В доме наступила мертвая тишина. Дети повернулись лицом к маме, на полу с новорожденным в руках. А мама смотрела на Томаса, который так перепугался от маминого вопля, что выронил тарелку из рук. Она упала на пол и разбилась.

Из спальни раздался скрип кровати.

Грим вышел в коридор и встал в дверях на кухню. С высоты своего роста он глянул вниз, на маму и новорожденного в ее руках, лицо исказила гримаса омерзения. Глянул на Томаса, на осколки тарелки, на кашу на полу.

— Не может быть, — едва слышно, качая головой, произнес Грим.

Впервые в его тоне удивление. Впервые он ошеломлен. Он давно пытался понять, что же с ним такое, и вот наконец отгадка. Он снова опустил глаза на маму.

— Ты меня отравить решила? Кормишь меня ядом?! — ахнул он.

Мама подняла глаза на Грима, Миккелина и Симон не посмели. Томас, не шелохнувшись, стоял там, где уронил на пол тарелку с кашей.

— Будь я проклят! Я же начал догадываться! Черт побери! Меня же всего жгло изнутри! Ногой-рукой двинуть не мог! И такая боль, такая адская боль…

Грим подскочил, налетел на шкаф, стал выдергивать ящики и швырять их на пол. На него нашло. Сбросил все с полок на пол, вытряс все из ящиков, наконец нашел старый пакет из-под молока и швырнул его об стену. Пакет лопнул, и оттуда вывалилась стеклянная баночка.

— Вот оно, да?! — заорал он, поднимая склянку и наклоняясь над мамой.

— Сколько времени ты меня травишь, а? — прошипел он.

Мама смотрела ему прямо в глаза. Рядом с ней на полу стояла горящая свечка и лежали ножницы — пока Грим громил кухню в поисках яда, мама в спешке выхватила их из ящика и нагрела на пламени свечи, обрезала дрожащими руками пуповину и перевязала ее.

— Отвечай, блядь такая!! — заорал Грим.

Ей ни к чему было отвечать. Грим все понял и так — по ее глазам, по выражению лица. Увидел наконец противную себе волю. Понял, что она, глубоко внутри, не отдала ему ни пяди, так никогда и не уступила ему, хоть он бил ее смертным боем, осталась несломленной, хоть он столько раз ломал ей кости. Он увидел все это — ее молчание сказало ему лучше всяких слов, как она презирает его, как ненавидит. Беспомощная, лежит на полу с окровавленным ребенком американского солдата в руках, но не сдастся никогда.
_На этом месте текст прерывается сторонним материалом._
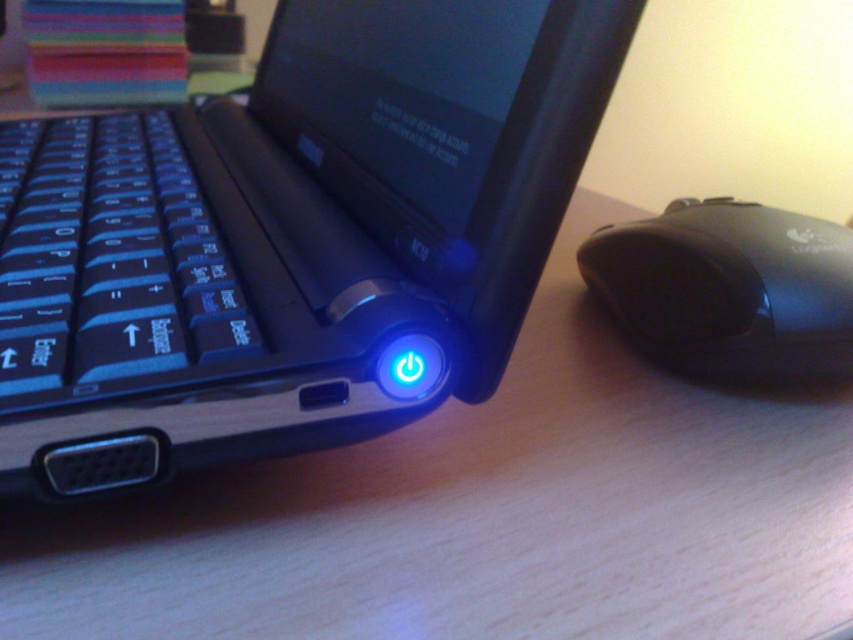 You are setting up a new laptop on the desk. You need to locate the power button and the keyboard. Based on the scene, where is the blue glossy power button at center in relation to the blue matte keyboard at left?

The blue glossy power button at center is above the blue matte keyboard at left. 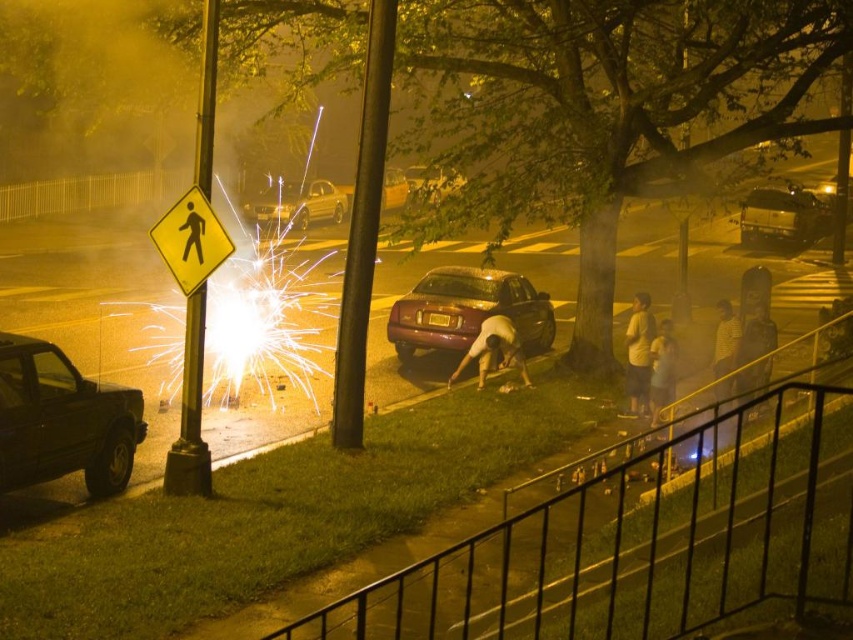 Question: Is maroon metallic sedan at center to the right of metallic silver sedan at center from the viewer's perspective?

Choices:
 (A) no
 (B) yes

Answer: (A)

Question: Which object is positioned farthest from the light blue jeans at lower center?

Choices:
 (A) yellow matte pedestrian sign at left
 (B) metallic maroon sedan at center

Answer: (B)

Question: Observing the image, what is the correct spatial positioning of light blue jeans at lower center in reference to metallic maroon sedan at center?

Choices:
 (A) right
 (B) left

Answer: (A)

Question: Which object is farther from the camera taking this photo?

Choices:
 (A) white cotton shirt at center
 (B) silver metallic sedan at upper center
 (C) maroon metallic sedan at center
 (D) yellow striped shirt at lower right

Answer: (B)

Question: Which object appears closest to the camera in this image?

Choices:
 (A) light blue jeans at lower center
 (B) metallic maroon sedan at center
 (C) shiny metallic sedan at center

Answer: (B)

Question: Does maroon metallic sedan at center come in front of light brown leather jacket at lower right?

Choices:
 (A) yes
 (B) no

Answer: (B) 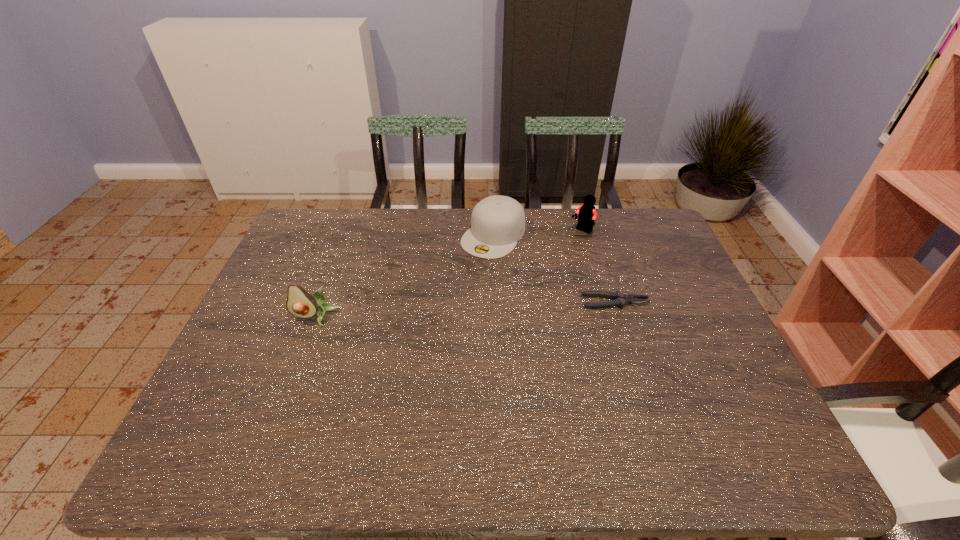 Locate an element on the screen. the leftmost object is located at coordinates (300, 303).

Identify the location of the shortest object. The height and width of the screenshot is (540, 960). (620, 299).

Locate an element on the screen. This screenshot has width=960, height=540. the second shortest object is located at coordinates (497, 222).

This screenshot has width=960, height=540. Identify the location of cap. (497, 222).

At what (x,y) coordinates should I click in order to perform the action: click on Lego. Please return your answer as a coordinate pair (x, y). The width and height of the screenshot is (960, 540). Looking at the image, I should click on (587, 214).

The image size is (960, 540). Find the location of `free point located 0.070m on the seed side of the leftmost object`. free point located 0.070m on the seed side of the leftmost object is located at coordinates (304, 347).

Find the location of a particular element. free space located 0.060m on the front-facing side of the second object from left to right is located at coordinates (470, 268).

I want to click on free location located 0.120m on the front-facing side of the second object from left to right, so click(461, 280).

The height and width of the screenshot is (540, 960). What are the coordinates of `vacant region located 0.280m on the front-facing side of the second object from left to right` in the screenshot? It's located at (433, 315).

Where is `free region located on the front-facing side of the Lego`? free region located on the front-facing side of the Lego is located at coordinates (564, 246). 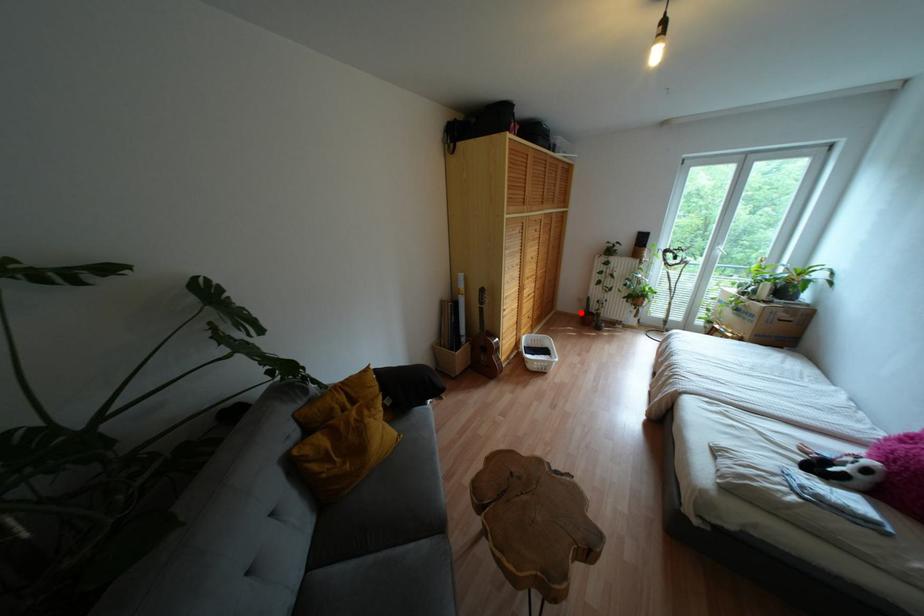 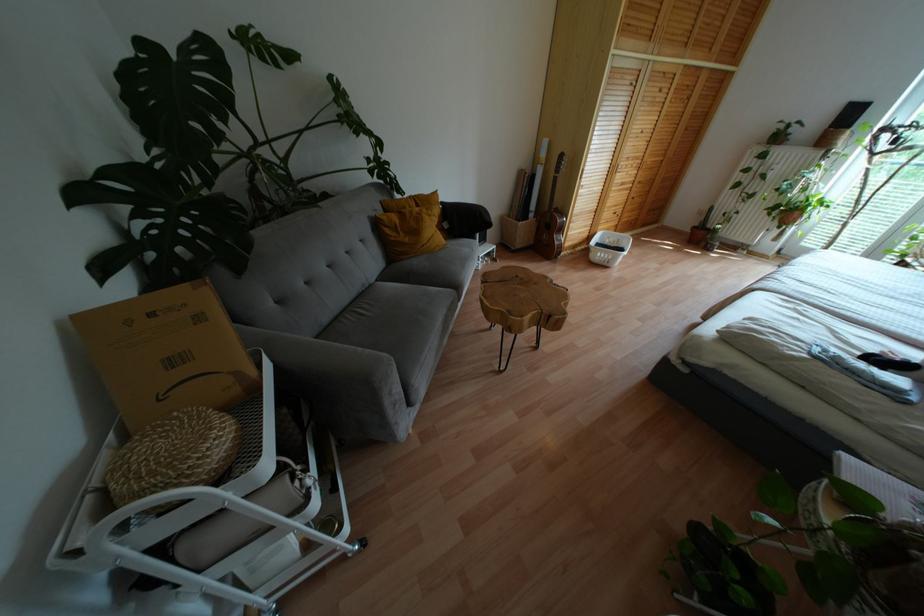 Question: I am providing you with two images of the same scene from different viewpoints. In image1, a red point is highlighted. Considering the same 3D point in image2, which of the following is correct?

Choices:
 (A) It is closer
 (B) It is farther

Answer: (B) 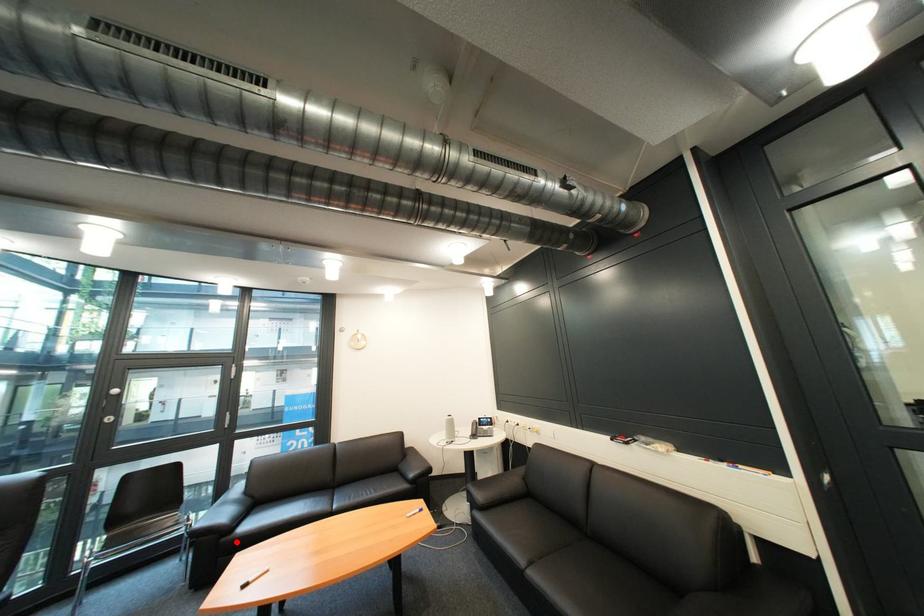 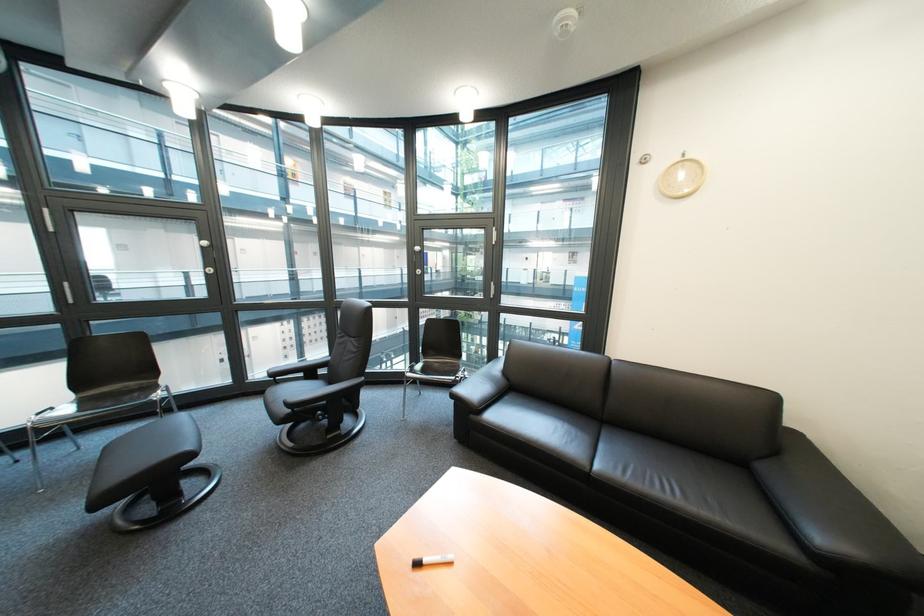 Where in the second image is the point corresponding to the highlighted location from the first image?

(485, 418) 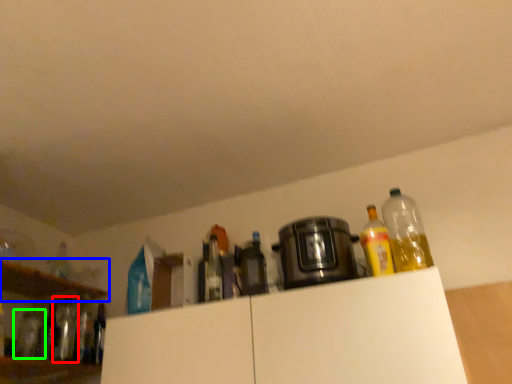 Question: Considering the real-world distances, which object is closest to bottle (highlighted by a red box)? shelf (highlighted by a blue box) or bottle (highlighted by a green box).

Choices:
 (A) shelf
 (B) bottle

Answer: (B) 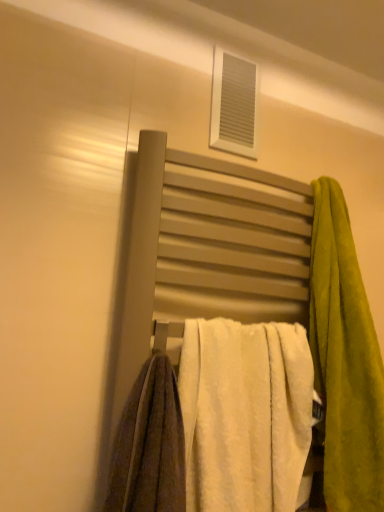 Question: Is green plush towel at right, which is the 2th towel in left-to-right order, placed right next to matte gray towel rack at center?

Choices:
 (A) no
 (B) yes

Answer: (A)

Question: Is green plush towel at right, the first towel from the right, closer to the viewer compared to matte gray towel rack at center?

Choices:
 (A) yes
 (B) no

Answer: (B)

Question: Is green plush towel at right, the first towel from the right, far from matte gray towel rack at center?

Choices:
 (A) yes
 (B) no

Answer: (B)

Question: Is green plush towel at right, which is the 2th towel in left-to-right order, outside matte gray towel rack at center?

Choices:
 (A) no
 (B) yes

Answer: (B)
Никогда не сдастся. Не с этим ребенком в руках.

— Оставь маму в покое, — тихо сказал Симон.

— А ну дай его сюда! — заорал Грим. — Змея подколодная, отравительница, дай мне его сюда немедленно!

Мама покачала головой и ответила тихонько:

— Никогда ты его не получишь.

— Оставь маму в покое!

Это снова Симон, погромче.

— А ну давай его сюда! — бушевал Грим. — А не то я вас обоих убью! Всех вас убью! Всех вас!! Всех убью!!!

Изо рта у него пошла пена.

— Чертова шлюха! Решила меня убить! Одурела совсем! Как ты посмела! Убить меня!

— А ну прекрати!!! — заверещал Симон.

Мама одной рукой прижала новорожденного покрепче к груди, а другой стала шарить на полу, искать ножницы. Ножниц нигде не было. В ужасе она оглянулась вокруг, забыв на миг про Грима, но ножницы исчезли.

* * *

Эрленд поднял глаза на Миккелину.

— И кто же забрал ножницы? — спросил он.

Миккелина стояла у окна, спиной к гостям. Эрленд и Элинборг переглянулись — у обоих возникла одна и та же мысль.

— Вы — единственный человек, который знает, что произошло? — спросил Эрленд, не получив ответа.

— Да, — ответила Миккелина. — Кроме меня, не знает никто.

— И кто же забрал ножницы? — повторила за боссом Элинборг.